--- START ---

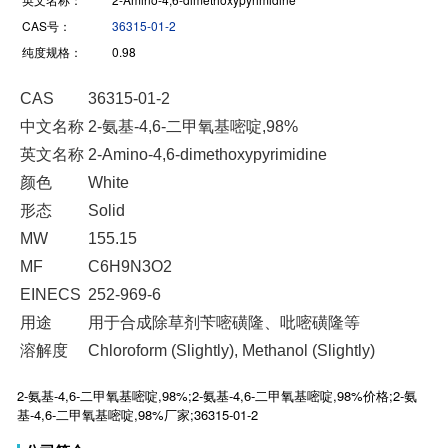
CAS号：
36315-01-2
纯度规格：
0.98
CAS
36315-01-2
中文名称
2-氨基-4,6-二甲氧基嘧啶,98%
英文名称
2-Amino-4,6-dimethoxypyrimidine
颜色
White
形态
Solid
MW
155.15
MF
C6H9N3O2
EINECS
252-969-6
用途
用于合成除草剂苄嘧磺隆、吡嘧磺隆等
溶解度
Chloroform (Slightly), Methanol (Slightly)
2-氨基-4,6-二甲氧基嘧啶,98%;2-氨基-4,6-二甲氧基嘧啶,98%价格;2-氨
基-4,6-二甲氧基嘧啶,98%厂家;36315-01-2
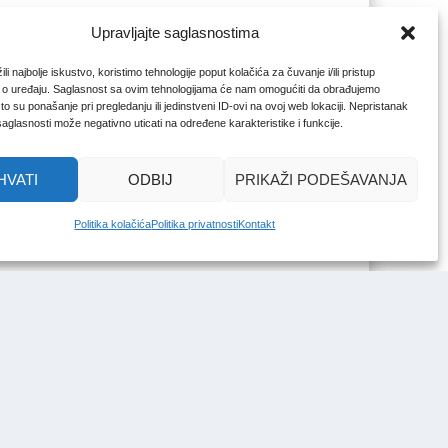
Upravljajte saglasnostima
li najbolje iskustvo, koristimo tehnologije poput kolačića za čuvanje i/ili pristup
 o uređaju. Saglasnost sa ovim tehnologijama će nam omogućiti da obrađujemo
o su ponašanje pri pregledanju ili jedinstveni ID-ovi na ovoj web lokaciji. Nepristanak
 saglasnosti može negativno uticati na određene karakteristike i funkcije.
HVATI
ODBIJ
PRIKAŽI PODEŠAVANJA
Politika kolačića
Politika privatnosti
Kontakt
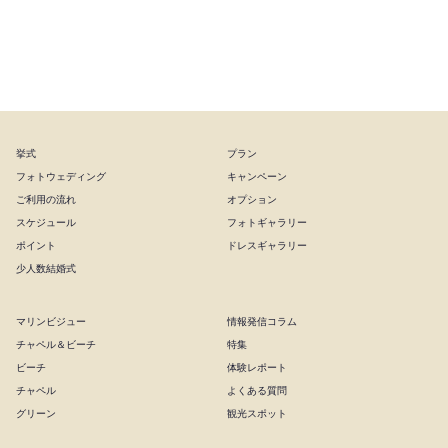
クリエイティブスタジオ
沖縄ワタベウェディング
挙式
プラン
フォトウェディング
キャンペーン
ご利用の流れ
オプション
スケジュール
フォトギャラリー
ポイント
ドレスギャラリー
少人数結婚式
マリンビジュー
情報発信コラム
チャペル＆ビーチ
特集
ビーチ
体験レポート
チャペル
よくある質問
グリーン
観光スポット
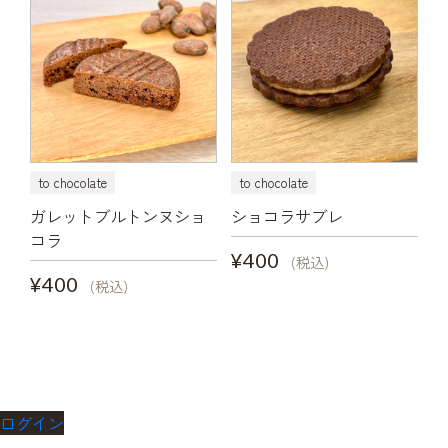
to chocolate
to chocolate
ガレットブルトンヌショ
ショコラサブレ
コラ
¥400
(税込)
¥400
(税込)
ログイン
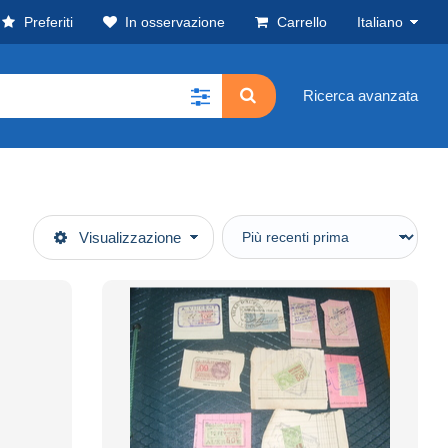
Preferiti
In osservazione
Carrello
Italiano
Ricerca avanzata
Visualizzazione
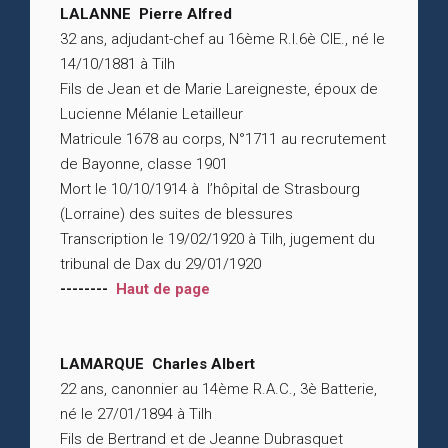
LALANNE Pierre Alfred
32 ans, adjudant-chef au 16ème R.I.6è CIE., né le
14/10/1881 à Tilh
Fils de Jean et de Marie Lareigneste, époux de
Lucienne Mélanie Letailleur
Matricule 1678 au corps, N°1711 au recrutement
de Bayonne, classe 1901
Mort le 10/10/1914 à l’hôpital de Strasbourg
(Lorraine) des suites de blessures
Transcription le 19/02/1920 à Tilh, jugement du
tribunal de Dax du 29/01/1920
--------
Haut de page
LAMARQUE Charles Albert
22 ans, canonnier au 14ème R.A.C., 3è Batterie,
né le 27/01/1894 à Tilh
Fils de Bertrand et de Jeanne Dubrasquet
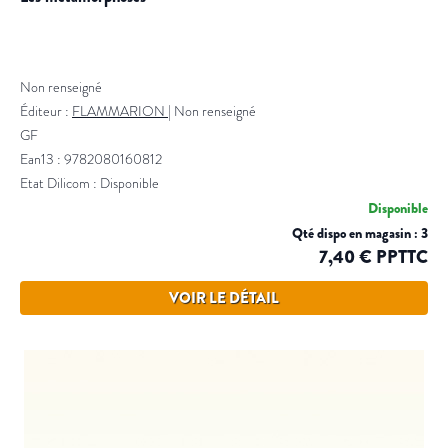
Non renseigné
Éditeur :
FLAMMARION
|
Non renseigné
GF
Ean13 : 9782080160812
Etat Dilicom : Disponible
Disponible
Qté dispo en magasin : 3
7,40 € PPTTC
VOIR LE DÉTAIL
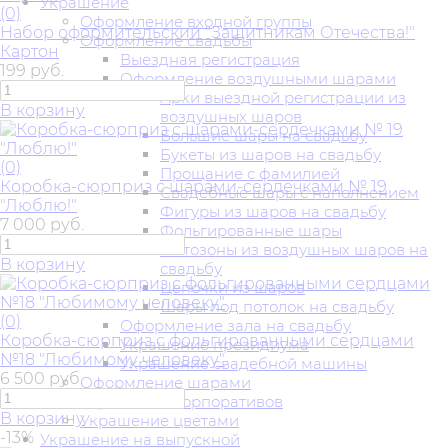
Украшение
(0)
Оформление входной группы
Набор оформительский "Защитникам Отечества!"
Оформление свадьбы
Картон
Выездная регистрация
199 руб.
Оформление воздушными шарами
Арки выездной регистрации из
В корзину
воздушных шаров
Большие шары на свадьбу
Букеты из шаров на свадьбу
(0)
Прощание с фамилией
Коробка-сюрприз с шарами-сердечками № 19
Свадебные шары с наполнением
"Люблю!"
Фигуры из шаров на свадьбу
7 000 руб.
Фольгированные шары
Фотозоны из воздушных шаров на
В корзину
свадьбу
Цепочки из шаров
Шары под потолок на свадьбу
(0)
Оформление зала на свадьбу
Коробка-сюрприз с фольгированными сердцами
Украшение президиума
№18 "Любимому человеку"
Украшение свадебной машины
6 500 руб.
Оформление шарами
Украшение корпоративов
В корзину
Украшение цветами
-13%
Украшение на выпускной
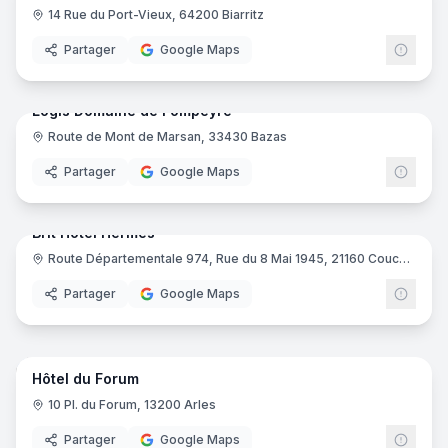
14 Rue du Port-Vieux, 64200 Biarritz
Partager
Google Maps
64
pano
Logis Domaine de Fompeyre
Route de Mont de Marsan, 33430 Bazas
Logis
Partager
Google Maps
15
pano
Brit Hotel Hermes
Route Départementale 974, Rue du 8 Mai 1945, 21160 Couchey
Brit H
Partager
Google Maps
16
pano
Hôtel du Forum
10 Pl. du Forum, 13200 Arles
Partager
Google Maps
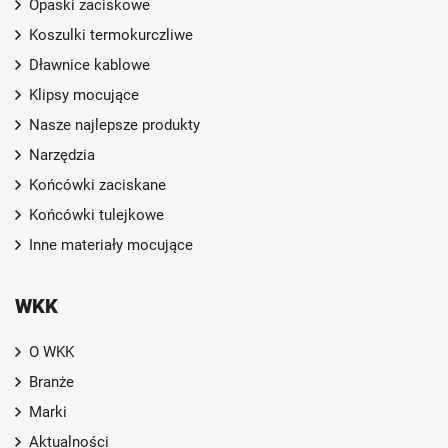
Opaski zaciskowe
Koszulki termokurczliwe
Dławnice kablowe
Klipsy mocujące
Nasze najlepsze produkty
Narzędzia
Końcówki zaciskane
Końcówki tulejkowe
Inne materiały mocujące
WKK
O WKK
Branże
Marki
Aktualności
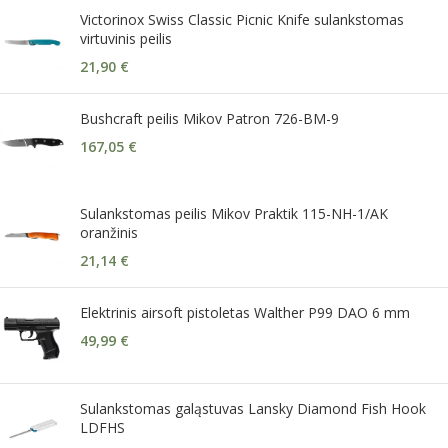
Victorinox Swiss Classic Picnic Knife sulankstomas
virtuvinis peilis
21,90
€
Bushcraft peilis Mikov Patron 726-BM-9
167,05
€
Sulankstomas peilis Mikov Praktik 115-NH-1/AK
oranžinis
21,14
€
Elektrinis airsoft pistoletas Walther P99 DAO 6 mm
49,99
€
Sulankstomas galąstuvas Lansky Diamond Fish Hook
LDFHS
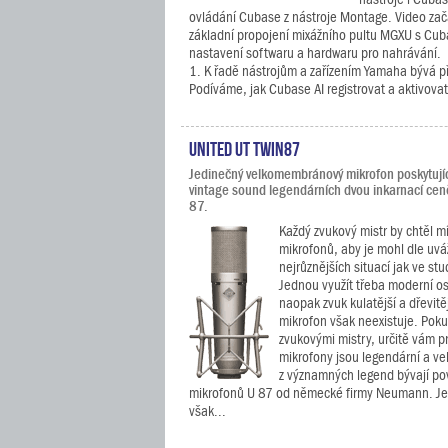
ovládání Cubase z nástroje Montage. Video za
základní propojení mixážního pultu MGXU s Cuba
nastavení softwaru a hardwaru pro nahrávání.
1. K řadě nástrojům a zařízením Yamaha bývá p
Podíváme, jak Cubase AI registrovat a aktivovat.
United UT Twin87
Jedinečný velkomembránový mikrofon poskytujíc
vintage sound legendárních dvou inkarnací ce
87.
Každý zvukový mistr by chtěl m
mikrofonů, aby je mohl dle uvá
nejrůznějších situací jak ve stud
Jednou využít třeba moderní ost
naopak zvuk kulatější a dřevitěj
mikrofon však neexistuje. Poku
zvukovými mistry, určitě vám pr
mikrofony jsou legendární a ve
z významných legend bývají p
mikrofonů U 87 od německé firmy Neumann. Je
však...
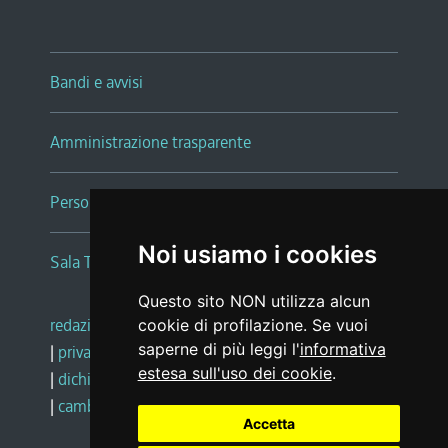
Bandi e avvisi
Amministrazione trasparente
Persone e Uffici
Noi usiamo i cookies
Sala Tiziano Tessitori
Questo sito NON utilizza alcun
redazione web
|
note legali
|
glossario
cookie di profilazione. Se vuoi
saperne di più leggi l'
informativa
|
privacy
|
social media policy
estesa sull'uso dei cookie
.
|
dichiarazione di accessibilità
|
feedback
|
cambio preferenze cookie
Accetta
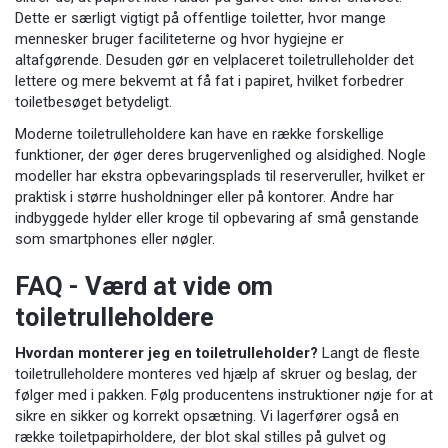
Dette er særligt vigtigt på offentlige toiletter, hvor mange
mennesker bruger faciliteterne og hvor hygiejne er
altafgørende. Desuden gør en velplaceret toiletrulleholder det
lettere og mere bekvemt at få fat i papiret, hvilket forbedrer
toiletbesøget betydeligt.
Moderne toiletrulleholdere kan have en række forskellige
funktioner, der øger deres brugervenlighed og alsidighed. Nogle
modeller har ekstra opbevaringsplads til reserveruller, hvilket er
praktisk i større husholdninger eller på kontorer. Andre har
indbyggede hylder eller kroge til opbevaring af små genstande
som smartphones eller nøgler.
FAQ - Værd at vide om
toiletrulleholdere
Hvordan monterer jeg en toiletrulleholder?
Langt de fleste
toiletrulleholdere monteres ved hjælp af skruer og beslag, der
følger med i pakken. Følg producentens instruktioner nøje for at
sikre en sikker og korrekt opsætning. Vi lagerfører også en
række toiletpapirholdere, der blot skal stilles på gulvet og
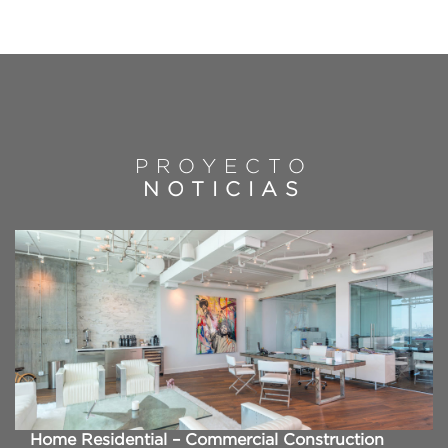
PROYECTO
NOTICIAS
Home Residential – Commercial Construction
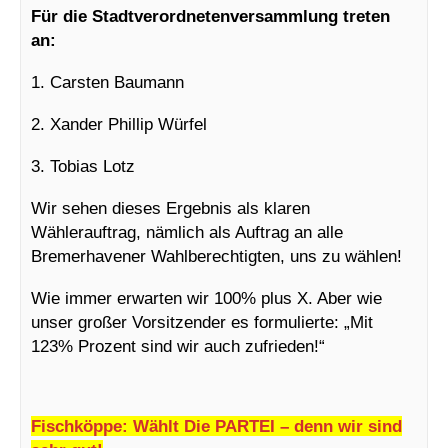
Für die Stadtverordnetenversammlung treten
an:
1. Carsten Baumann
2. Xander Phillip Würfel
3. Tobias Lotz
Wir sehen dieses Ergebnis als klaren
Wählerauftrag, nämlich als Auftrag an alle
Bremerhavener Wahlberechtigten, uns zu wählen!
Wie immer erwarten wir 100% plus X. Aber wie
unser großer Vorsitzender es formulierte: „Mit
123% Prozent sind wir auch zufrieden!“
Fischköppe: Wählt Die PARTEI – denn wir sind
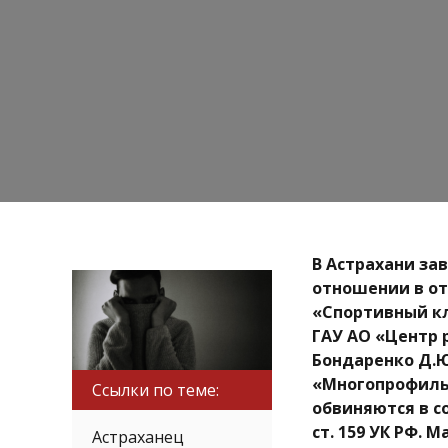
В Астрахани за
отношении в о
«Спортивный кл
ГАУ АО «Центр 
Бондаренко Д.Ю
«Многопрофиль
Ссылки по теме:
обвиняются в с
ст. 159 УК РФ. 
Астраханец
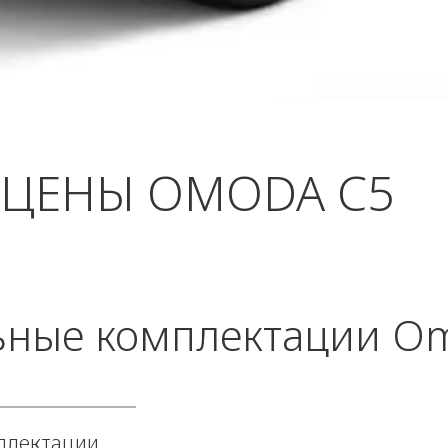
 ЦЕНЫ OMODA C5
ьные комплектации O
плектации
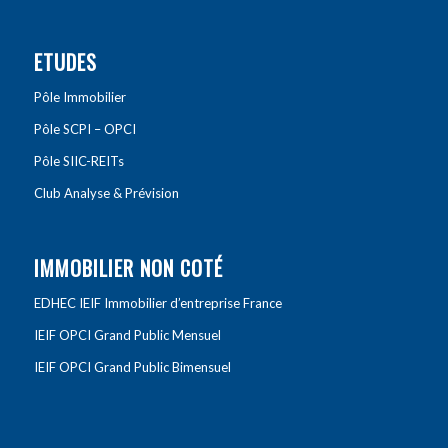
ETUDES
Pôle Immobilier
Pôle SCPI – OPCI
Pôle SIIC-REITs
Club Analyse & Prévision
IMMOBILIER NON COTÉ
EDHEC IEIF Immobilier d’entreprise France
IEIF OPCI Grand Public Mensuel
IEIF OPCI Grand Public Bimensuel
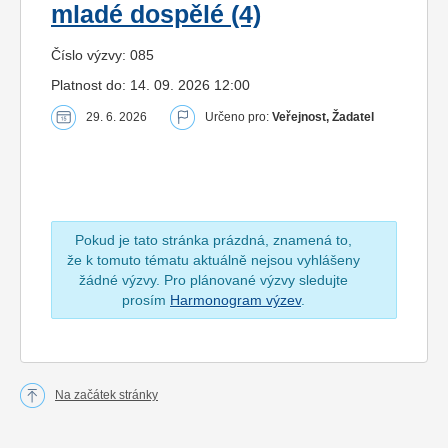
mladé dospělé (4)
Číslo výzvy: 085
Platnost do: 14. 09. 2026 12:00
29. 6. 2026
Určeno pro:
Veřejnost, Žadatel
Pokud je tato stránka prázdná, znamená to,
že k tomuto tématu aktuálně nejsou vyhlášeny
žádné výzvy. Pro plánované výzvy sledujte
prosím
Harmonogram výzev
.
Na začátek stránky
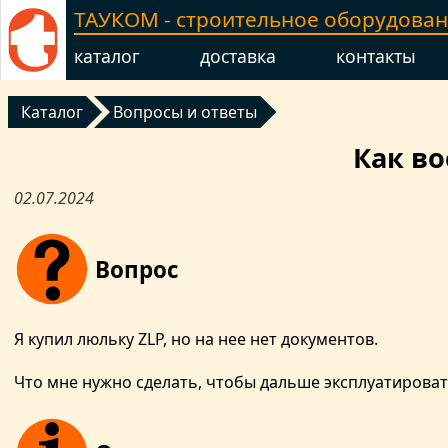
ТАУКОМ - строительное оборудова
каталог
доставка
контакты
Каталог
Вопросы и ответы
Как в
02.07.2024
Вопрос
Я купил люльку ZLP, но на нее нет документов.
Что мне нужно сделать, чтобы дальше эксплуатироват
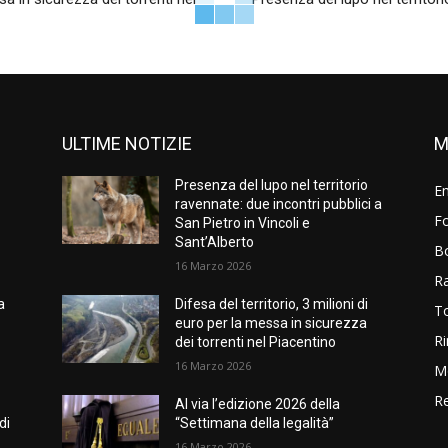
ULTIME NOTIZIE
M
Presenza del lupo nel territorio
E
ravennate: due incontri pubblici a
Fo
San Pietro in Vincoli e
Sant’Alberto
B
16 Marzo 2026
R
a
Difesa del territorio, 3 milioni di
T
euro per la messa in sicurezza
Ri
dei torrenti nel Piacentino
16 Marzo 2026
M
Re
Al via l’edizione 2026 della
di
“Settimana della legalità”
16 Marzo 2026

--- END ---

The line containing "EDHEC IEIF Immobilier d’entreprise France" and all lines after it, through the last line of the records, should be returned exactly. Omit the pictures.

EDHEC IEIF Immobilier d’entreprise France
IEIF OPCI Grand Public Mensuel
IEIF OPCI Grand Public Bimensuel
mladé dospělé (4)
Číslo výzvy: 085
Platnost do: 14. 09. 2026 12:00
29. 6. 2026
Určeno pro:
Veřejnost, Žadatel
Pokud je tato stránka prázdná, znamená to,
že k tomuto tématu aktuálně nejsou vyhlášeny
žádné výzvy. Pro plánované výzvy sledujte
prosím
Harmonogram výzev
.
Na začátek stránky
ТАУКОМ - строительное оборудова
каталог
доставка
контакты
Каталог
Вопросы и ответы
Как в
02.07.2024
Вопрос
Я купил люльку ZLP, но на нее нет документов.
Что мне нужно сделать, чтобы дальше эксплуатироват
ULTIME NOTIZIE
M
Presenza del lupo nel territorio
E
ravennate: due incontri pubblici a
Fo
San Pietro in Vincoli e
Sant’Alberto
B
16 Marzo 2026
R
a
Difesa del territorio, 3 milioni di
T
euro per la messa in sicurezza
Ri
dei torrenti nel Piacentino
16 Marzo 2026
M
Re
Al via l’edizione 2026 della
di
“Settimana della legalità”
16 Marzo 2026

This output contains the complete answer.